19.  HARDWARE AND SOFTWARE VERIFICATION

     19.1 If Installation Services are ordered, ANI shall, upon completion of
     the installation, test the Equipment. Purchaser may witness the
     installation and test performance.

     19.2 When the Equipment and Software have satisfactorily completed all of
     ANI's tests, ANI shall provide Purchaser with a "Hardware and Software
     Verification" certificate. The written acceptance of the certificate by
     Purchaser will be deemed, for purposes of this Agreement, as "Completion of
     Installation".

     19.3 The tests that the ANI Products must successfully complete as part of
     the commissioning process are set forth in Exhibit C hereto. Such
     commissioning tests may be amended from time to time by agreement of both
     parties in writing.

20.  PUBLICITY.

SUPPLY AGREEMENT - PAGE 15



         Both parties agree not to publish any press releases or otherwise
         publicise the existence, or any of the terms, of this Agreement without
         the prior written consent of the other party.

21.      MISCELLANEOUS.

         21.1 This Agreement shall be construed in accordance with and governed
         by the laws of England, without regard to its conflicts of law rules.
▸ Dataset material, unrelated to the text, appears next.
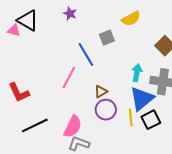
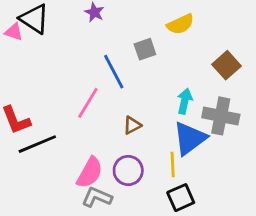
purple circle: (106, 110) -> (128, 170), moved
black square: (151, 120) -> (181, 198), moved
black line: (35, 125) -> (37, 144), moved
         21.2 (a) Any dispute, controversy or claim between the parties arising
         out of, or in connection with, this Agreement, or the breach,
         termination or validity thereof will be resolved by mutual agreement of
         the parties. If any dispute, controversy, or claim arising out of or
         relating to this Agreement, or the breach, termination, or validity
         thereof is unable to be resolved by mutual agreement of the parties,
         then any such dispute shall be finally resolved by arbitration under
         the Rules of the Chartered Institute of Arbitrators, England, as then
         in force, by one or more arbitrators appointed in accordance with said
         Rules. The place of arbitration shall be London, England. The language
         used during arbitration shall be the English language. The parties
         agree that the award of the arbitrator(s) shall, except as provided
         below, be the sole and exclusive remedy between them regarding the
         claims, counterclaims, issues or accounting presented or pled to the
         arbitrator(s) and that the award may be enforced in other jurisdiction
         in any manner provided by law. The arbitrator(s) shall be entitled to
         award to the substantially prevailing party its attorneys fees and
         costs incurred in connection with the arbitration proceedings and
         preparation for the same.

         (b) Notwithstanding the provisions of item (a) above, the parties
         hereto shall be entitled to seek injunctive or similar relief from a
         court of competent jurisdiction with respect to any actual, impending
         or threatened breach of confidentiality provisions and other provisions
         of this Agreement, including provisions intended to protect
         intellectual property rights. In any court proceedings contemplated by
         this item (b), the substantially prevailing party shall be entitled to
         recover from the other party its attorneys fees and costs.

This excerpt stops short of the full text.